The Winding of the Wreath tradition was implemented by the organization whose origins date back to 1869, when 13 women created a club to “benefit themselves and the public” by developing “taste and skill in floriculture” and — this part had even larger ramifications than imagined — to “collect books which may prove to be the term of a ladies circulating library.”

It’s undisputed: The Ladies Floral Club is the reason the city of Austin has a library.

“It’s hard to imagine that this club and those 13 women are the reason we have a library today,” said member Gloria Nordin.

Eight months after being organized in 1869, only five years after the conclusion of the Civil War, the club opened the city’s first library — 231 books which were moved from house to house, where visitors would come and check out a book for reading.

When Austin’s new library opened in 1996, a crest in honor of the organization was inlaid in the front lobby area of the library.

That legacy of literary and civic pursuits remains strong today and so does the tradition of the Winding of the Wreath at the club’s December meeting.

The club held its latest meeting Monday at Hormel Historic Home.

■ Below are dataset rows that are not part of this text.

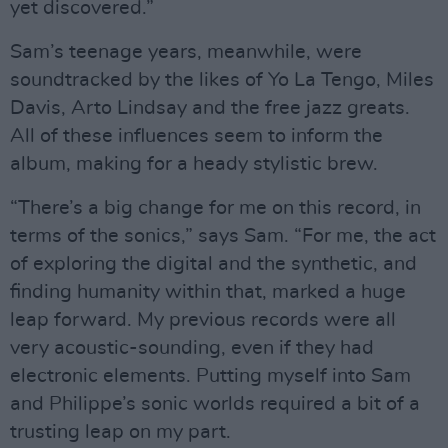
yet discovered.”
Sam’s teenage years, meanwhile, were
soundtracked by the likes of Yo La Tengo, Miles
Davis, Arto Lindsay and the free jazz greats.
All of these influences seem to inform the
album, making for a heady stylistic brew.
“There’s a big change for me on this record, in
terms of the sonics,” says Sam. “For me, the act
of exploring the digital and the synthetic, and
finding humanity within that, marked a huge
leap forward. My previous records were all
very acoustic-sounding, even if they had
electronic elements. Putting myself into Sam
and Philippe’s sonic worlds required a bit of a
trusting leap on my part.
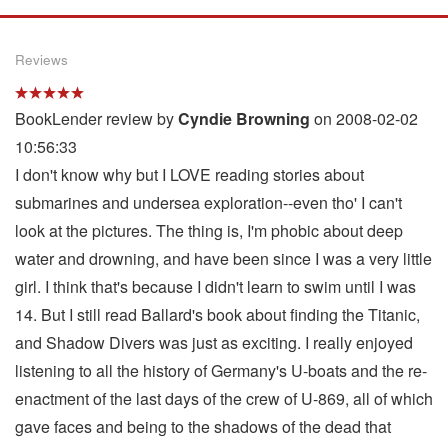
Reviews
BookLender review by
Cyndie Browning
on 2008-02-02
10:56:33
I don't know why but I LOVE reading stories about
submarines and undersea exploration--even tho' I can't
look at the pictures. The thing is, I'm phobic about deep
water and drowning, and have been since I was a very little
girl. I think that's because I didn't learn to swim until I was
14. But I still read Ballard's book about finding the Titanic,
and Shadow Divers was just as exciting. I really enjoyed
listening to all the history of Germany's U-boats and the re-
enactment of the last days of the crew of U-869, all of which
gave faces and being to the shadows of the dead that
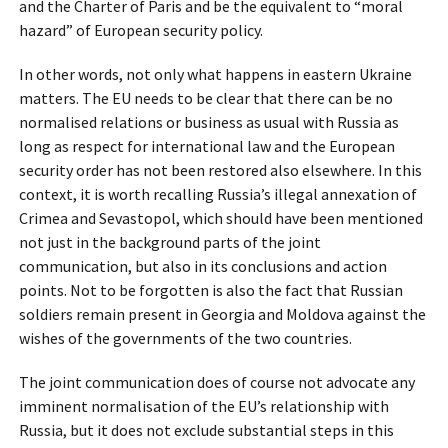
and the Charter of Paris and be the equivalent to “moral
hazard” of European security policy.
In other words, not only what happens in eastern Ukraine
matters. The EU needs to be clear that there can be no
normalised relations or business as usual with Russia as
long as respect for international law and the European
security order has not been restored also elsewhere. In this
context, it is worth recalling Russia’s illegal annexation of
Crimea and Sevastopol, which should have been mentioned
not just in the background parts of the joint
communication, but also in its conclusions and action
points. Not to be forgotten is also the fact that Russian
soldiers remain present in Georgia and Moldova against the
wishes of the governments of the two countries.
The joint communication does of course not advocate any
imminent normalisation of the EU’s relationship with
Russia, but it does not exclude substantial steps in this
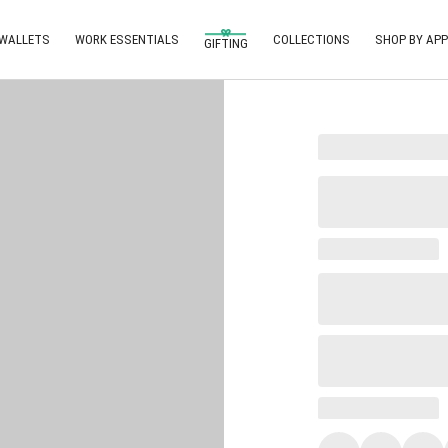
 WALLETS
WORK ESSENTIALS
COLLECTIONS
SHOP BY APP
GIFTING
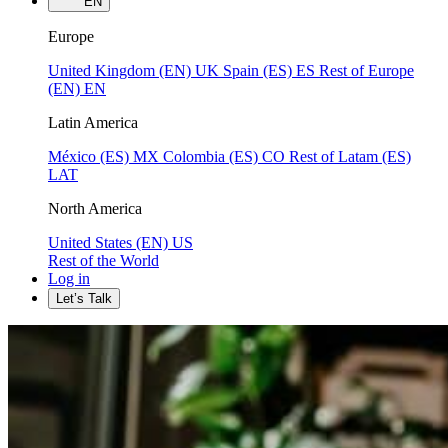
EN
Europe
United Kingdom (EN)
UK
Spain (ES)
ES
Rest of Europe
(EN)
EN
Latin America
México (ES)
MX
Colombia (ES)
CO
Rest of Latam (ES)
LAT
North America
United States (EN)
US
Rest of the World
Log in
Let’s Talk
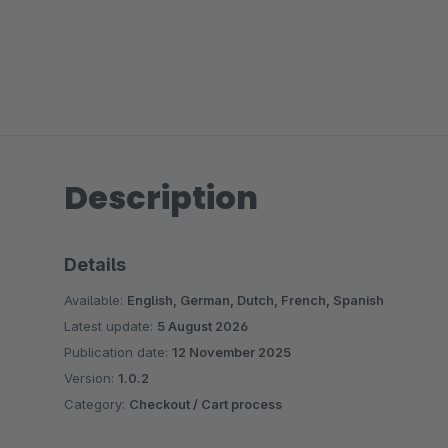
Description
Details
Available:
English, German, Dutch, French, Spanish
Latest update:
5 August 2026
Publication date:
12 November 2025
Version:
1.0.2
Category:
Checkout / Cart process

Sally Baker, president, presided. The wreath ceremony included Baker’s invitation to club members to take part.

“Each member, who so desired to take part, wound a spring in memory of past members or honored former or present members,” Nordin explained.

The symbolism is not lost on Ladies Floral Club members: Esther M. Morse, the first club president, composed a poem dedicated to the “Forgotten” that is still recited.

“Each well-known face comes up before us now, Wearing its own peculiar grace of eyes or cheeks or brows.

“We mind their own familiar ways, we breathe their spirit yet.”

“Forgotten? Nay! They were beloved and love cannot forget,” the Morse poem reads.